Clinton was supposed to have inherited  these methods and some of the personnel that proved so instrumental to Obama.  Any many Democrats hoped that inheritance would allow Clinton to overcome the kind of clunky and disorganized field operations that doomed her own campaign in 2008.

But party insiders say that it was hard to teach the old Clinton dog new Obama tricks.

The data are merely the “raw ingredients,” argues John Hanger a Democratic campaign consultant.  “[It’s] the chef that decides what to do with them.”

And the chef, Clinton’s campaign team, was simply not up to the job, party insiders say.

Few Democratic officials seem willing to speak out publicly against a third Clinton bid for the presidency.

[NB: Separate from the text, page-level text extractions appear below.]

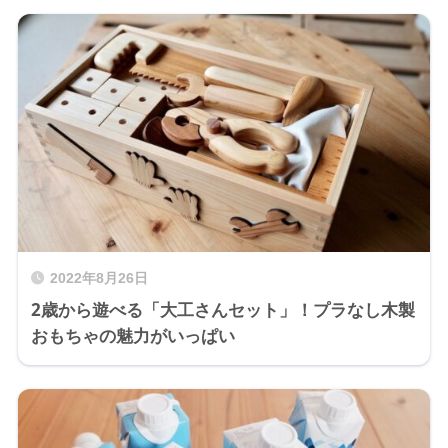
2022年8月26日
2歳から遊べる「大工さんセット」！プラなし木製
おもちゃの魅力がいっぱい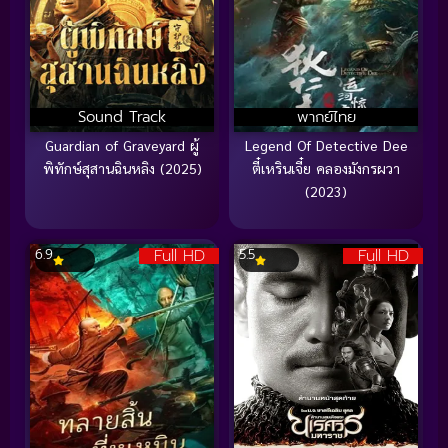
Sound Track
พากย์ไทย
Guardian of Graveyard ผู้
Legend Of Detective Dee
พิทักษ์สุสานฉินหลิง (2025)
ตี๋เหรินเจี๋ย คลองมังกรผวา
(2023)
Full HD
Full HD
6.9
5.5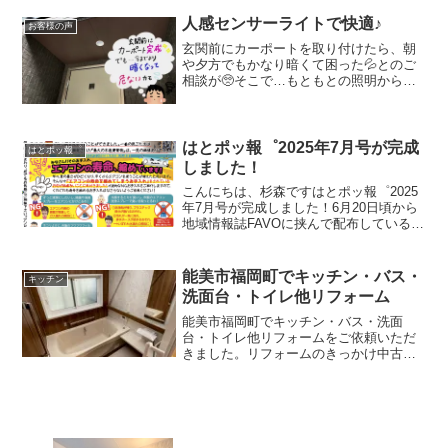
時期かなあ🙎🏻‍♀️」と、ご相談をいただき
ました。一度外壁の状況を確認するた
人感センサーライトで快適♪
お客様の声
め、ご自宅にお伺...
玄関前にカーポートを取り付けたら、朝
や夕方でもかなり暗くて困った💦とのご
相談が🥺そこで…もともとの照明から、
人感センサー付きのライトに💡明るい時
は反応せず、暗い時に人や物の動きに反
応して点灯✨これで玄関ライトを付けっ
ぱなしにする必要もなくな...
はとポッ報゜2025年7月号が完成
はとポッ報゜
しました！
こんにちは、杉森ですはとポッ報゜2025
年7月号が完成しました！6月20日頃から
地域情報誌FAVOに挟んで配布しているの
で、すでに地域の皆様のお手元には届い
ているかと思いますが、こちらでもご覧
いただけますまだ梅雨明けしていないの
能美市福岡町でキッチン・バス・
キッチン
が嘘のような...
洗面台・トイレ他リフォーム
能美市福岡町でキッチン・バス・洗面
台・トイレ他リフォームをご依頼いただ
きました。リフォームのきっかけ中古住
宅を購入され、「このまま住むには色々
と不便なところが多い」 とご相談いただ
きました。キッチン🍳 レンジフードが古
く、掃除が大変。 IH...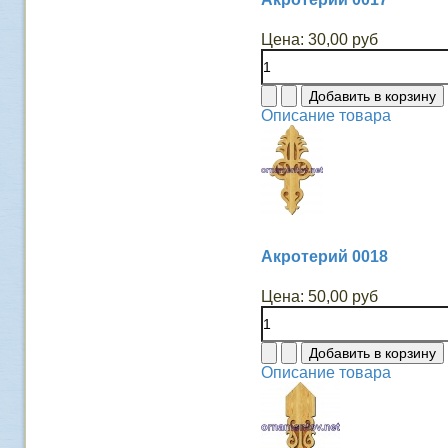
Цена:
30,00 руб
Описание товара
Акротерий 0018
Цена:
50,00 руб
Описание товара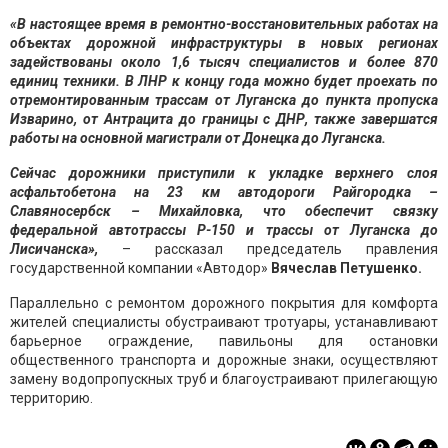
«В настоящее время в ремонтно-восстановительных работах на
объектах дорожной инфраструктуры в новых регионах
задействованы около 1,6 тысяч специалистов и более 870
единиц техники. В ЛНР к концу года можно будет проехать по
отремонтированным трассам от Луганска до пункта пропуска
Изварино, от Антрацита до границы с ДНР, также завершатся
работы на основной магистрали от Донецка до Луганска.
Сейчас дорожники приступили к укладке верхнего слоя
асфальтобетона на 23 км автодороги Райгородка –
Славяносербск – Михайловка, что обеспечит связку
федеральной автотрассы Р-150 и трассы от Луганска до
Лисичанска»,
– рассказал председатель правления
государственной компании «Автодор»
Вячеслав Петушенко.
Параллельно с ремонтом дорожного покрытия для комфорта
жителей специалисты обустраивают тротуары, устанавливают
барьерное ограждение, павильоны для остановки
общественного транспорта и дорожные знаки, осуществляют
замену водопропускных труб и благоустраивают прилегающую
территорию.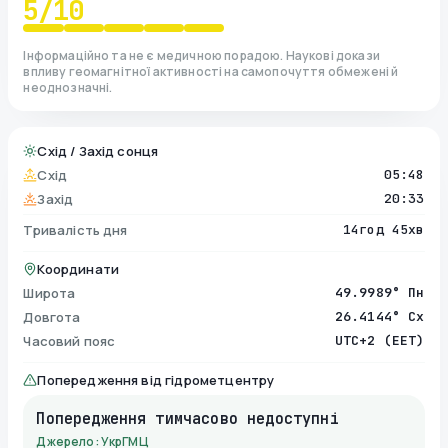
5
/10
Інформаційно та не є медичною порадою. Наукові докази
впливу геомагнітної активності на самопочуття обмежені й
неоднозначні.
Схід / Захід сонця
Схід
05:48
Захід
20:33
Тривалість дня
14год 45хв
Координати
Широта
49.9989° Пн
Довгота
26.4144° Сх
Часовий пояс
UTC+2 (EET)
Попередження від гідрометцентру
Попередження тимчасово недоступні
Джерело: УкрГМЦ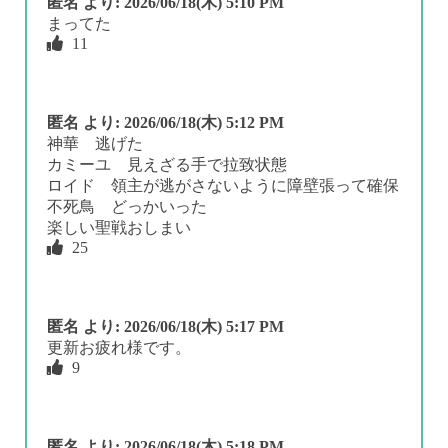
匿名
より:
2026/06/18(木) 5:10 PM
まってた
11
匿名
より:
2026/06/18(木) 5:12 PM
神華 逃げた
カミーユ 見えざる手で拉致状態
ロイド 領主が逃がさないように障壁張って確保
不死鳥 どっかいった
楽しい聖戦おしまい
25
匿名
より:
2026/06/18(木) 5:17 PM
更新お疲れ様です。
9
匿名
より:
2026/06/18(木) 5:18 PM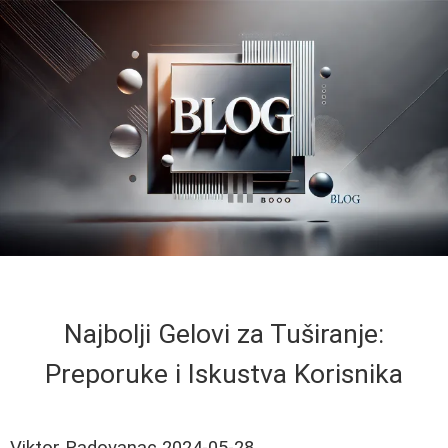
Najbolji Gelovi za Tuširanje:
Preporuke i Iskustva Korisnika
Viktor Radovanac
2024-05-28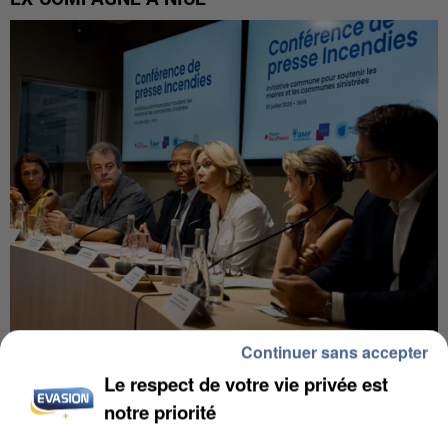
Continuer sans accepter
INCENDIES : L’ÎLE-DE-FRANCE LANCE UN ÉLAN
Le respect de votre vie privée est
DE SOLIDARITÉ AVEC LES...
notre priorité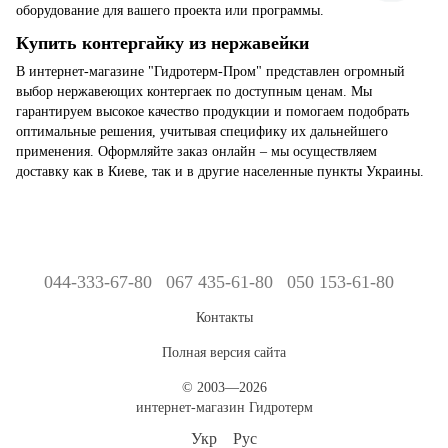
оборудование для вашего проекта или программы.
Купить контергайку из нержавейки
В интернет-магазине "Гидротерм-Пром" представлен огромный
выбор нержавеющих контергаек по доступным ценам. Мы
гарантируем высокое качество продукции и помогаем подобрать
оптимальные решения, учитывая специфику их дальнейшего
применения. Оформляйте заказ онлайн – мы осуществляем
доставку как в Киеве, так и в другие населенные пункты Украины.
044-333-67-80
067 435-61-80
050 153-61-80
Контакты
Полная версия сайта
© 2003—2026
интернет-магазин Гидротерм
Укр
Рус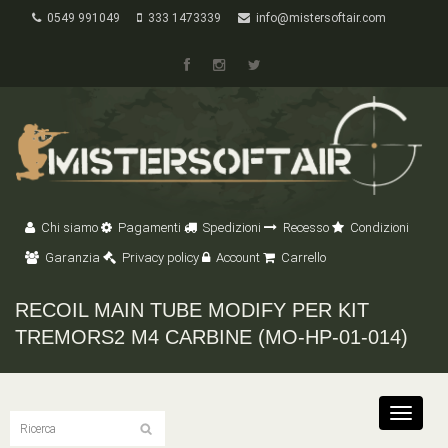
0549 991049
333 1473339
info@mistersoftair.com
Chi siamo
Pagamenti
Spedizioni
Recesso
Condizioni
Garanzia
Privacy policy
Account
Carrello
RECOIL MAIN TUBE MODIFY PER KIT
TREMORS2 M4 CARBINE (MO-HP-01-014)
Toggle
navigat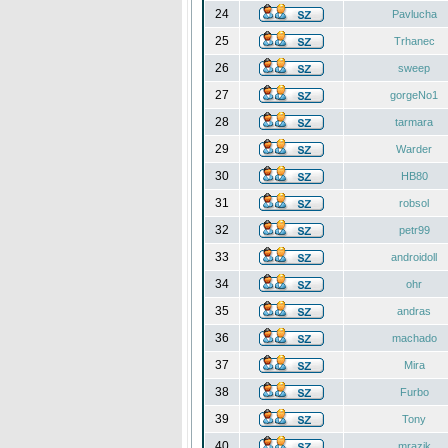
24
Pavlucha
25
Trhanec
26
sweep
27
gorgeNo1
28
tarmara
29
Warder
30
HB80
31
robsol
32
petr99
33
androidoll
34
ohr
35
andras
36
machado
37
Mira
38
Furbo
39
Tony
40
mrazik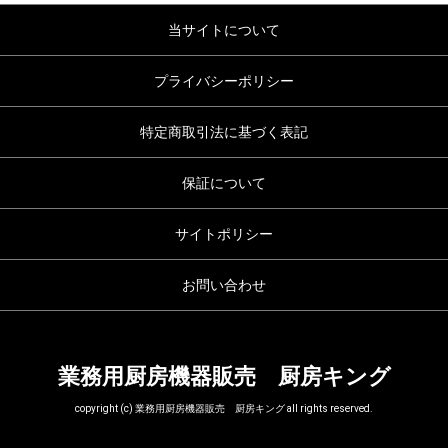
当サイトについて
プライバシーポリシー
特定商取引法に基づく表記
保証について
サイトポリシー
お問い合わせ
業務用厨房機器販売 厨房キング
copyright (c) 業務用厨房機器販売 厨房キング all rights reserved.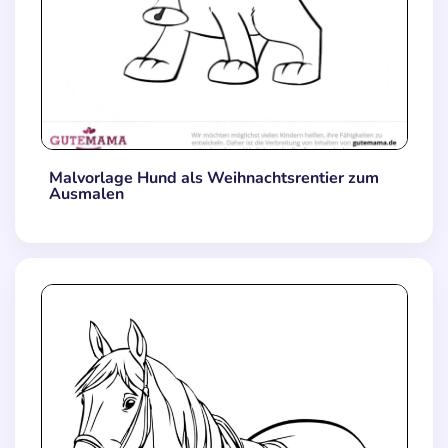
Malvorlage Hund als Weihnachtsrentier zum
Ausmalen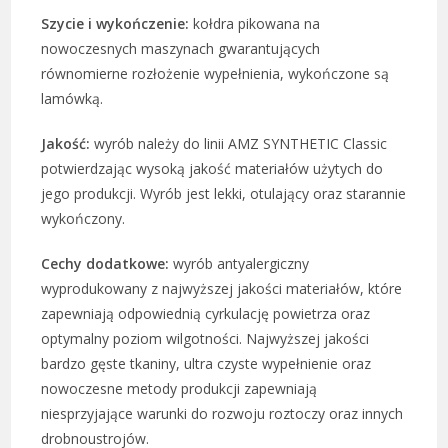
Szycie i wykończenie:
kołdra pikowana na
nowoczesnych maszynach gwarantujących
równomierne rozłożenie wypełnienia, wykończone są
lamówką.
Jakość:
wyrób należy do linii AMZ SYNTHETIC Classic
potwierdzając wysoką jakość materiałów użytych do
jego produkcji. Wyrób jest lekki, otulający oraz starannie
wykończony.
Cechy dodatkowe:
wyrób antyalergiczny
wyprodukowany z najwyższej jakości materiałów, które
zapewniają odpowiednią cyrkulację powietrza oraz
optymalny poziom wilgotności. Najwyższej jakości
bardzo gęste tkaniny, ultra czyste wypełnienie oraz
nowoczesne metody produkcji zapewniają
niesprzyjające warunki do rozwoju roztoczy oraz innych
drobnoustrojów.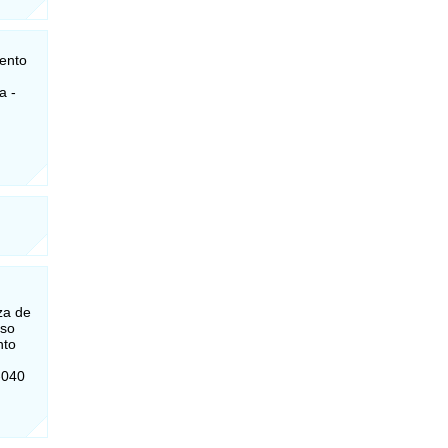
mento
a -
za de
sso
nto
-040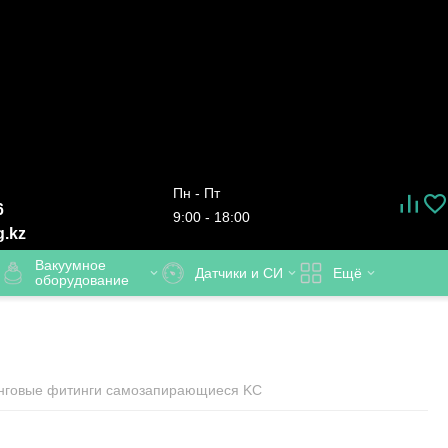
Пн - Пт
6
9:00 - 18:00
g.kz
Вакуумное
Датчики и СИ
Ещё
оборудование
нговые фитинги самозапирающиеся KC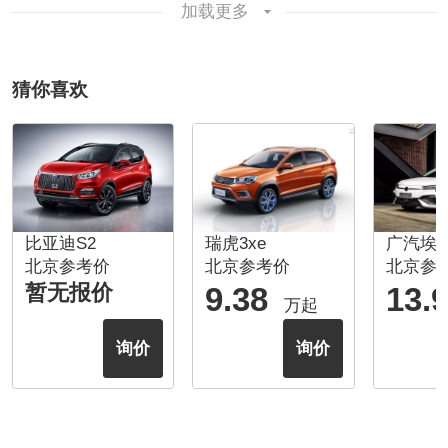
加载更多
猜你喜欢
比亚迪S2
瑞虎3xe
广汽埃安-
北京参考价
北京参考价
北京参
暂无报价
9.38
13.
万起
询价
询价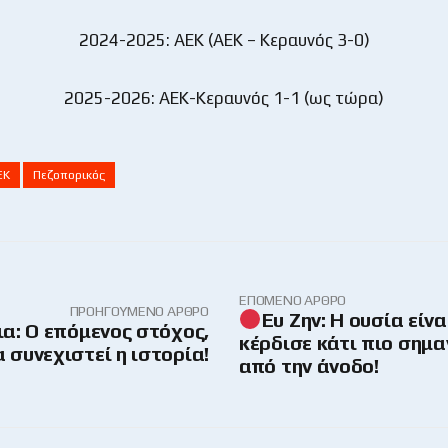
2024-2025: ΑΕΚ (ΑΕΚ – Κεραυνός 3-0)
2025-2026: ΑΕΚ-Κεραυνός 1-1 (ως τώρα)
ΕΚ
Πεζοπορικός
ΕΠΌΜΕΝΟ ΆΡΘΡΟ
ΠΡΟΗΓΟΎΜΕΝΟ ΆΡΘΡΟ
Ευ Ζην: Η ουσία είνα
ια: Ο επόμενος στόχος,
κέρδισε κάτι πιο σημα
α συνεχιστεί η ιστορία!
από την άνοδο!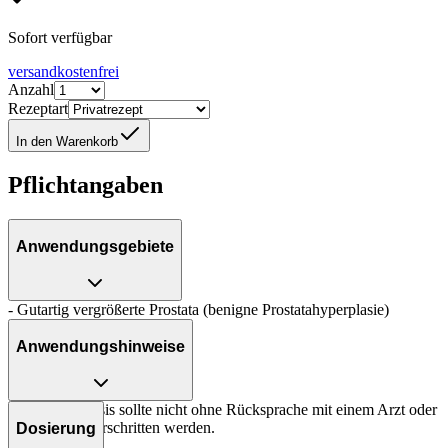
Sofort verfügbar
versandkostenfrei
Anzahl
Rezeptart
In den Warenkorb
Pflichtangaben
Anwendungsgebiete
- Gutartig vergrößerte Prostata (benigne Prostatahyperplasie)
Anwendungshinweise
Die Gesamtdosis sollte nicht ohne Rücksprache mit einem Arzt oder
Apotheker überschritten werden.
Dosierung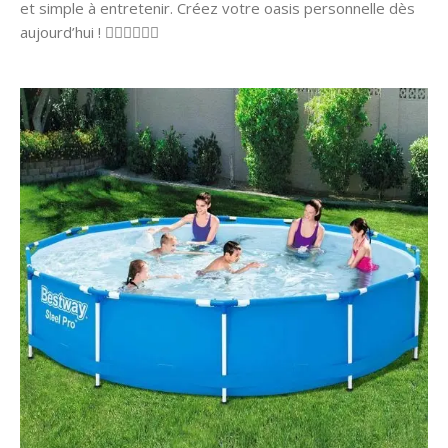
et simple à entretenir. Créez votre oasis personnelle dès
aujourd’hui ! 🏊‍♂️👨‍👩‍👧‍👦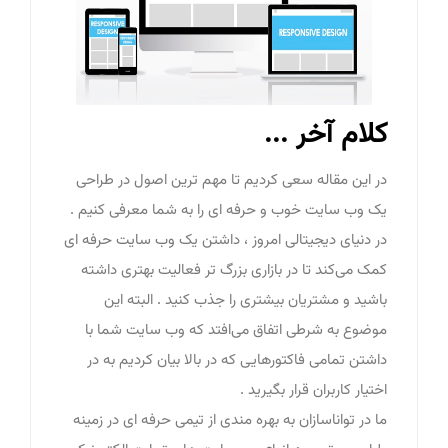
کلام آخر ...
در این مقاله سعی کردیم تا مهم ترین اصول در طراحی
یک وب سایت خوب و حرفه ای را به شما معرفی کنیم .
در دنیای دیجیتالی امروز ، داشتن یک
وب سایت حرفه ای
کمک می‌کند تا در بازاری بزرگ تر فعالیت بهتری داشته
باشید و مشتریان بیشتری را جذب کنید . البته این
موضوع به شرطی اتفاق می‌افتد که وب سایت شما با
داشتن تمامی فاکتورهایی که در بالا بیان کردیم به در
اختیار کاربران قرار بگیرید .
ما در تواناسازان به بهره مندی از تیمی حرفه ای در زمینه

But Clinton’s comments and her public demeanor are beginning to raise eyebrows.

During her recent Wellesley commencement address, Clinton broke into a prolonged coughing fit much like previous ones that have raised concerns about the state of her health and her ability to survive the stresses of the presidency were she to be elected.

To some it was a painful reminder of the issues that seem to haunt Clinton whenever she appears on the stump

And just as baffling was her dress.  Wearing a black beret, Clinton seemed to be channeling the ghost of Monica Lewinsky, the former white House intern whose affair with Bill Clinton led to his impeachment in the House, and which tarnished  the campaign of his chosen successor, Al Gore.

Lewinsky was notorious for wearing a nearly identical black beret during her many appearances at campaign events where she often hugged the former president.

Clinton, of course, once famously dismissed Lewinsky as a “narcissistic loony-toon.”

But some of Clinton’s angry and disappointed critics  – who’ve grown tired of her incessant grandstanding and finger-pointing – are beginning to saying much the same about her.

“Good God, what is she thinking,” said one senior Democrat in response the the uproar over her latest remarks.

Clinton may be sensing that her political career is rapidly drawing to a close.

And rather than exit gracefully, she’s looking for new people to blame — including the very party that bent over backwards to help her.